Donnerstag, 13. Februar 2014

Ideologischer Mais

Bis vor wenigen Tagen war ich noch entschlossener Genfood-Gegner. Jetzt, nach reiflicher Überprüfung der Fakten, bin ich entschlossener Genfoood-Unentschlossener. Wie kams dazu?

Ich habe in einem Kommentar bezüglich der Entscheidung der Europäischen Kommission den Vorwurf gelesen, jegliche Entscheidung, die sich nicht an Fakten, sondern an den Ängsten der Bevölkerung orientiert, sei reine Ideologie. Soso. Was ist damit gemeint? Dazu gleich mehr. Zunächst ein kurzer Exkurs über Vor- und Nachteile des aktuell in der Zulassung befindlichen Genmais.

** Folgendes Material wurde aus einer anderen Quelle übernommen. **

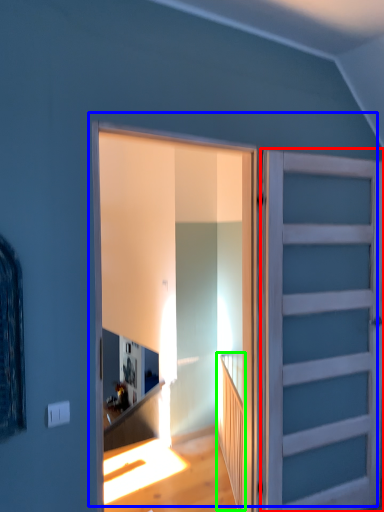 Question: Considering the real-world distances, which object is farthest from door (highlighted by a red box)? door (highlighted by a blue box) or stairwell (highlighted by a green box)?

Choices:
 (A) door
 (B) stairwell

Answer: (B) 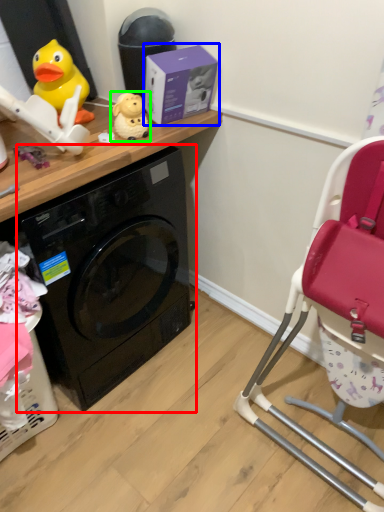 Question: Based on their relative distances, which object is nearer to washing machine (highlighted by a red box)? Choose from box (highlighted by a blue box) and toy (highlighted by a green box).

Choices:
 (A) box
 (B) toy

Answer: (A) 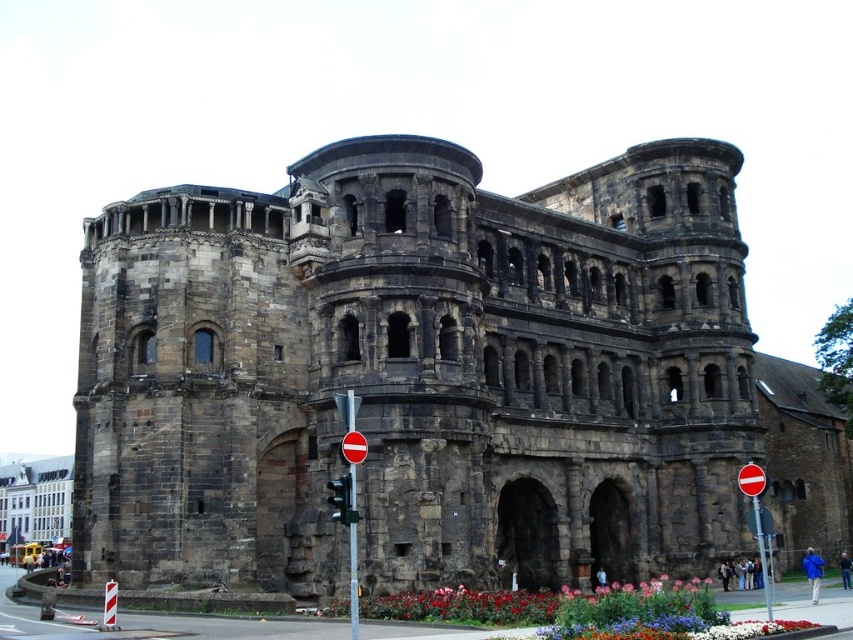 Question: Is rustic stone building at center below red glass traffic light at center?

Choices:
 (A) yes
 (B) no

Answer: (B)

Question: Is rustic stone building at center bigger than red glass traffic light at center?

Choices:
 (A) no
 (B) yes

Answer: (B)

Question: Can you confirm if rustic stone building at center is positioned to the right of red glass traffic light at center?

Choices:
 (A) no
 (B) yes

Answer: (B)

Question: Based on their relative distances, which object is farther from the rustic stone building at center?

Choices:
 (A) red plastic sign at center
 (B) red glass traffic light at center

Answer: (A)

Question: Which is nearer to the rustic stone building at center?

Choices:
 (A) red glass traffic light at center
 (B) red plastic sign at center

Answer: (A)

Question: Which point is farther from the camera taking this photo?

Choices:
 (A) (756, 524)
 (B) (341, 513)

Answer: (A) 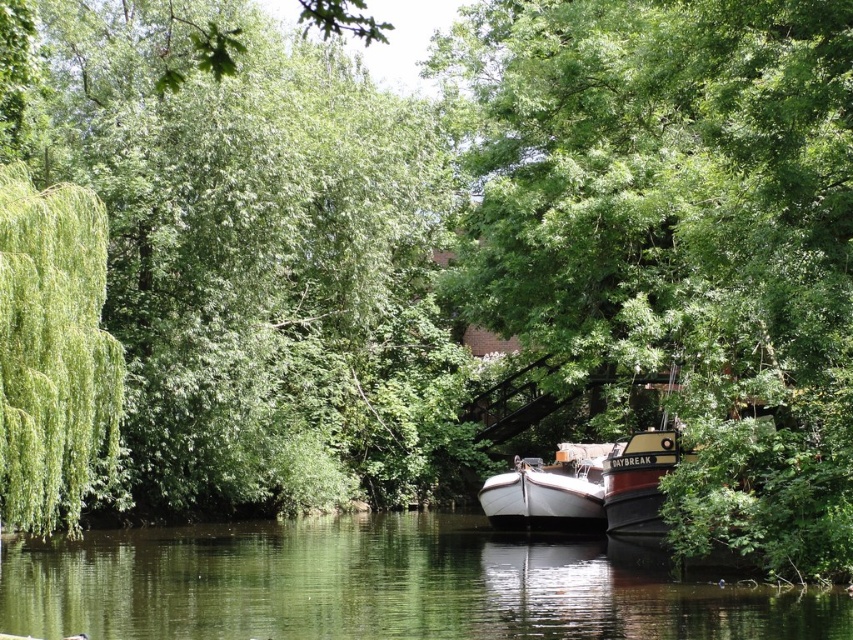 Is green smooth water at center positioned behind white matte boat at center?

No, green smooth water at center is closer to the viewer.

Who is higher up, green smooth water at center or white matte boat at center?

Positioned higher is white matte boat at center.

Between point (599, 620) and point (598, 506), which one is positioned in front?

Point (599, 620)

Image resolution: width=853 pixels, height=640 pixels. Find the location of `green smooth water at center`. green smooth water at center is located at coordinates (379, 586). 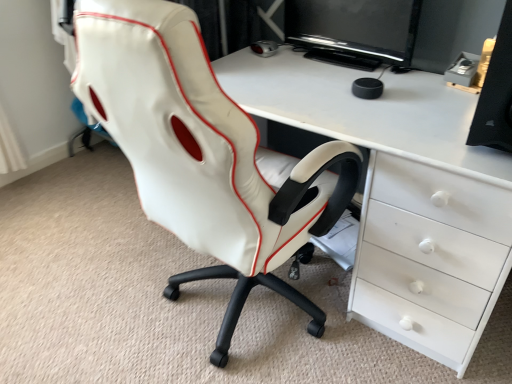 Question: Is black matte speaker at right bigger than white glossy desk at center?

Choices:
 (A) no
 (B) yes

Answer: (A)

Question: From the image's perspective, does black matte speaker at right appear lower than white glossy desk at center?

Choices:
 (A) yes
 (B) no

Answer: (B)

Question: From a real-world perspective, is black matte speaker at right physically below white glossy desk at center?

Choices:
 (A) no
 (B) yes

Answer: (A)

Question: Considering the relative sizes of black matte speaker at right and white glossy desk at center in the image provided, is black matte speaker at right wider than white glossy desk at center?

Choices:
 (A) no
 (B) yes

Answer: (A)

Question: Does black matte speaker at right touch white glossy desk at center?

Choices:
 (A) no
 (B) yes

Answer: (A)

Question: Visually, is black glossy monitor at upper center positioned to the left or to the right of black matte speaker at right?

Choices:
 (A) left
 (B) right

Answer: (A)

Question: Is black glossy monitor at upper center wider or thinner than black matte speaker at right?

Choices:
 (A) wide
 (B) thin

Answer: (B)

Question: Relative to black matte speaker at right, is black glossy monitor at upper center in front or behind?

Choices:
 (A) behind
 (B) front

Answer: (A)

Question: From a real-world perspective, is black glossy monitor at upper center above or below black matte speaker at right?

Choices:
 (A) below
 (B) above

Answer: (A)

Question: Considering the positions of black matte speaker at right and white leather chair at center in the image, is black matte speaker at right wider or thinner than white leather chair at center?

Choices:
 (A) thin
 (B) wide

Answer: (A)

Question: Considering the positions of point (510, 51) and point (322, 185), is point (510, 51) closer or farther from the camera than point (322, 185)?

Choices:
 (A) closer
 (B) farther

Answer: (A)

Question: In terms of height, does black matte speaker at right look taller or shorter compared to white leather chair at center?

Choices:
 (A) short
 (B) tall

Answer: (A)

Question: Is black matte speaker at right bigger or smaller than white leather chair at center?

Choices:
 (A) small
 (B) big

Answer: (A)

Question: Is black glossy monitor at upper center spatially inside white leather chair at center, or outside of it?

Choices:
 (A) inside
 (B) outside

Answer: (B)

Question: Relative to white leather chair at center, is black glossy monitor at upper center in front or behind?

Choices:
 (A) behind
 (B) front

Answer: (A) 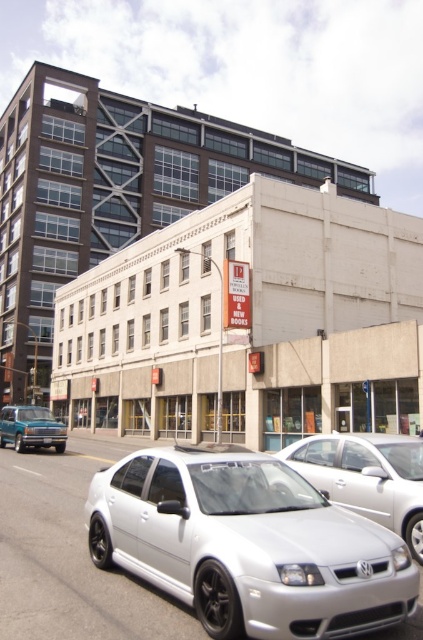 Question: Which object appears closest to the camera in this image?

Choices:
 (A) black plastic license plate at center
 (B) teal metallic truck at lower left
 (C) silver metallic car at center

Answer: (C)

Question: Does silver metallic car at center have a greater width compared to silver metallic sedan at center?

Choices:
 (A) yes
 (B) no

Answer: (A)

Question: Estimate the real-world distances between objects in this image. Which object is closer to the silver metallic car at center?

Choices:
 (A) silver metallic sedan at center
 (B) black plastic license plate at center
 (C) teal metallic truck at lower left

Answer: (A)

Question: Can you confirm if silver metallic car at center is positioned to the left of teal metallic truck at lower left?

Choices:
 (A) no
 (B) yes

Answer: (A)

Question: Which point appears farthest from the camera in this image?

Choices:
 (A) (211, 502)
 (B) (52, 433)

Answer: (B)

Question: Does silver metallic car at center lie behind black plastic license plate at center?

Choices:
 (A) no
 (B) yes

Answer: (A) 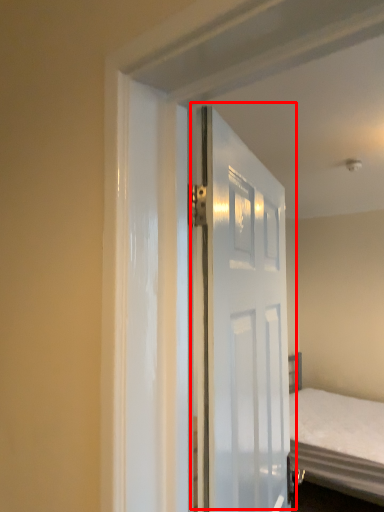 Question: From the image's perspective, where is door (annotated by the red box) located in relation to bed in the image?

Choices:
 (A) above
 (B) below

Answer: (A) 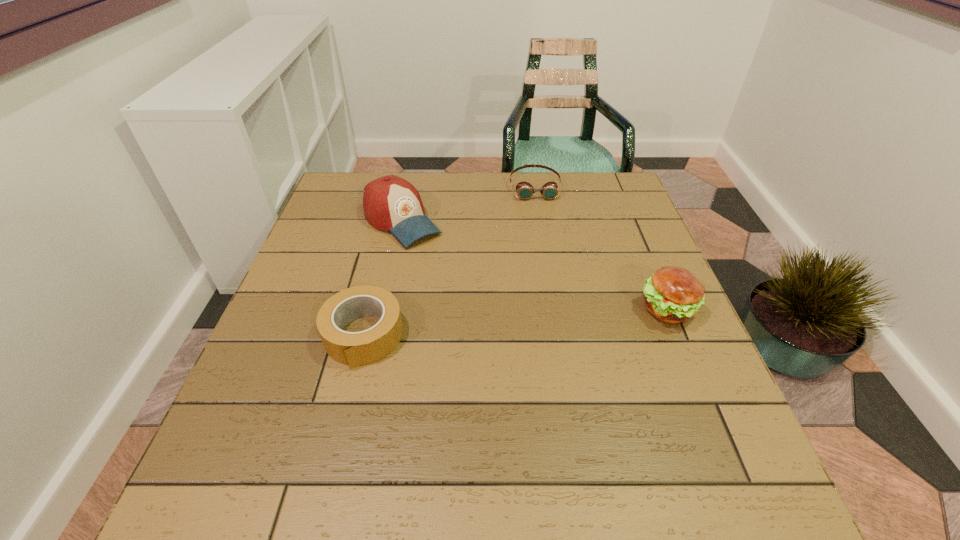 The width and height of the screenshot is (960, 540). I want to click on vacant region located 0.260m through the lenses of the second object from right to left, so click(x=547, y=258).

Where is `blank space located 0.190m through the lenses of the second object from right to left`? blank space located 0.190m through the lenses of the second object from right to left is located at coordinates (544, 241).

Locate an element on the screen. This screenshot has width=960, height=540. vacant space located 0.260m through the lenses of the second object from right to left is located at coordinates (547, 258).

Identify the location of baseball cap situated at the far edge. Image resolution: width=960 pixels, height=540 pixels. (390, 203).

This screenshot has height=540, width=960. I want to click on goggles at the far edge, so 525,190.

Locate an element on the screen. This screenshot has height=540, width=960. duct tape positioned at the left edge is located at coordinates (354, 349).

Where is `baseball cap that is positioned at the left edge`? The width and height of the screenshot is (960, 540). baseball cap that is positioned at the left edge is located at coordinates 390,203.

What are the coordinates of `object that is positioned at the right edge` in the screenshot? It's located at (673, 294).

At what (x,y) coordinates should I click in order to perform the action: click on object that is at the far left corner. Please return your answer as a coordinate pair (x, y). The width and height of the screenshot is (960, 540). Looking at the image, I should click on (390, 203).

This screenshot has height=540, width=960. What are the coordinates of `vacant space at the far edge` in the screenshot? It's located at (436, 174). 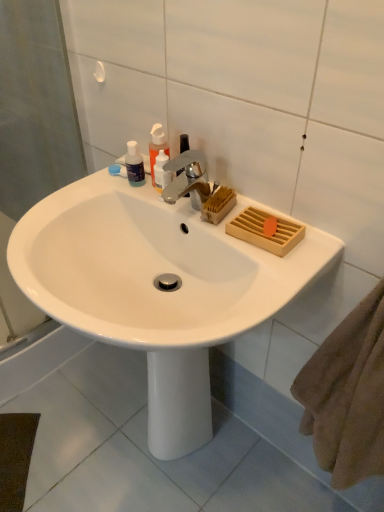 I want to click on blank space to the left of translucent plastic bottles at upper left, the first toiletry when ordered from right to left, so click(89, 196). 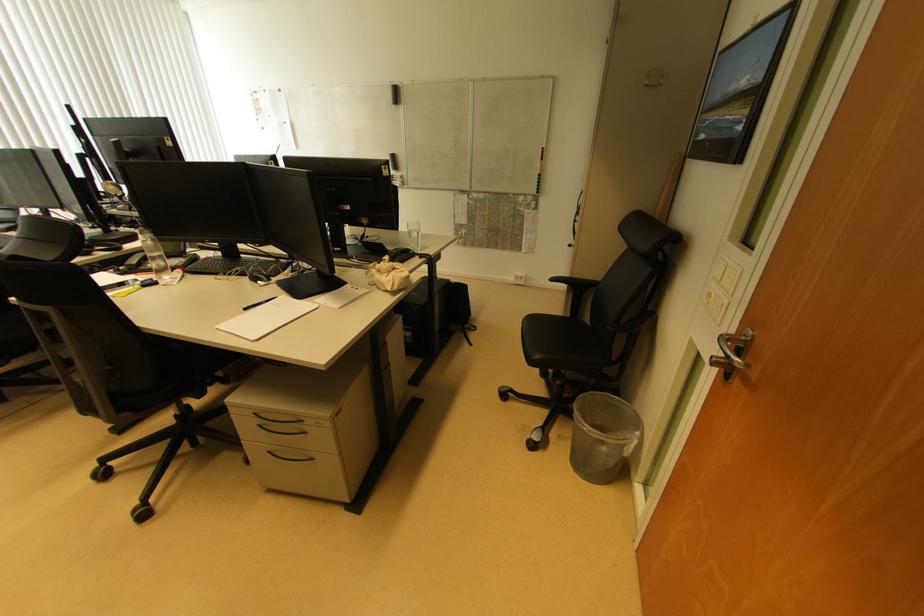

Positiv sind zu bewerten, dass durch den Einsatz deutlich weniger Pestizide verwendet werden müssen, da der Mais diese selbst produziert und dadurch viel zielgerichteter einsetzt. Ein Biobauer, der bereits Genmais anbaut(e), meinte, das Genmaisfeld sei von (guten) Insekten geradezu überlaufen im Gegensatz zum pestizidbelasteten konventionellen Feld. Durch die Immunität gegen Schädlinge könnte der Ertrag stark erhöht werden. Und letztendlich passiert in der Gentechnik nichts anderes als durch Mutationen in der Natur an sich und auch in der konventionellen Zucht.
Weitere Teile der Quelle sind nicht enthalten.